When the system is the abuser: Investigating injustice in child welfare
Three veteran investigative reporters who’ve worked the child welfare beat will share with you the methods they’ve developed to explore systemic problems in the agencies running the foster care system. Carol Marbin Miller will discuss how to investigate the most grievous cases, child deaths. David Jackson will offer guidance on how to get confidential records from professionals whose careers may be at stake. And Karen de Sá will discuss other metrics reporters can use to evaluate child well-being, including mental health treatment and law enforcement intervention for behavior management.
Karen de Sá is an investigative reporter for The San Francisco Chronicle whose work has focused on child welfare, juvenile justice and social services. Her projects exposing abuses in foster care, prisons, the legislature and the courts have resulted in more than a half-dozen laws in California. She worked at The San Jose Mercury News for 18 years prior to joining The Chronicle's new investigative team in 2016.
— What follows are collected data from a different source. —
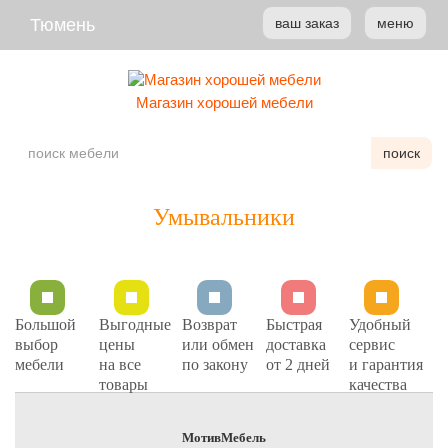
Тюмень
ваш заказ
меню
Магазин хорошей мебели
поиск
Умывальники
Большой
Выгодные
Возврат
Быстрая
Удобный
выбор
цены
или обмен
доставка
сервис
мебели
на все
по закону
от 2 дней
и гарантия
товары
качества
МотивМебель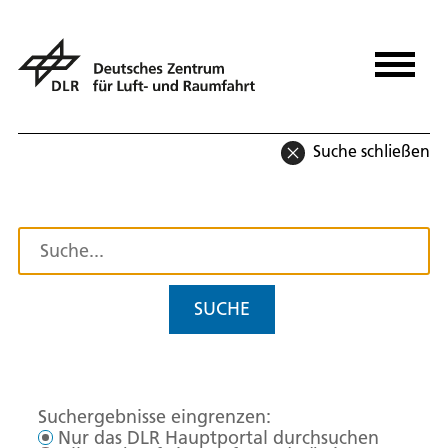
Suche schließen
SUCHE
Suchergebnisse eingrenzen:
Nur das DLR Hauptportal durchsuchen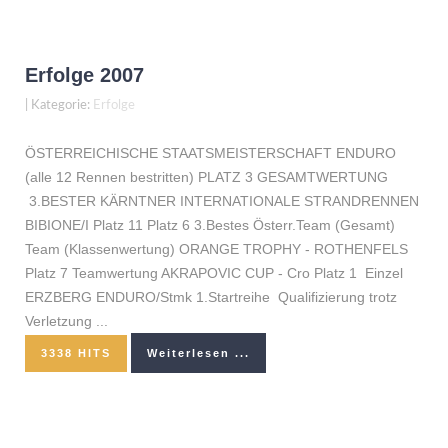
Erfolge 2007
|
Kategorie:
Erfolge
ÖSTERREICHISCHE STAATSMEISTERSCHAFT ENDURO
(alle 12 Rennen bestritten) PLATZ 3 GESAMTWERTUNG
3.BESTER KÄRNTNER INTERNATIONALE STRANDRENNEN
BIBIONE/I Platz 11 Platz 6 3.Bestes Österr.Team (Gesamt)
Team (Klassenwertung) ORANGE TROPHY - ROTHENFELS
Platz 7 Teamwertung AKRAPOVIC CUP - Cro Platz 1 Einzel
ERZBERG ENDURO/Stmk 1.Startreihe Qualifizierung trotz
Verletzung ...
3338 HITS
Weiterlesen ...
At The Washington Post, David Jackson shared the 1999 Pulitzer Prize for public service for articles about citizens shot by police. At the Chicago Tribune he was a Pulitzer finalist 4 times, for exposing violence in residential facilities for youth, interviewing dangerous fugitives in foreign countries, for the series "How Troubled Kids Became Big Business" and for a probe of the Nation of Islam. @poolcar4
Carol Marbin Miller is a senior investigative reporter for the Miami Herald, where she has written for almost 20 years about child welfare, juvenile justice, mental health, disabilities and elders. Marbin Miller graduated from Florida State and the Columbia University Graduate School of Journalism. She has been awarded the Goldsmith Prize, Selden Ring Award, Worth Bingham Prize, Heywood Broun Award, Pulliam First Amendment Award and is a two-time Pulitzer finalist.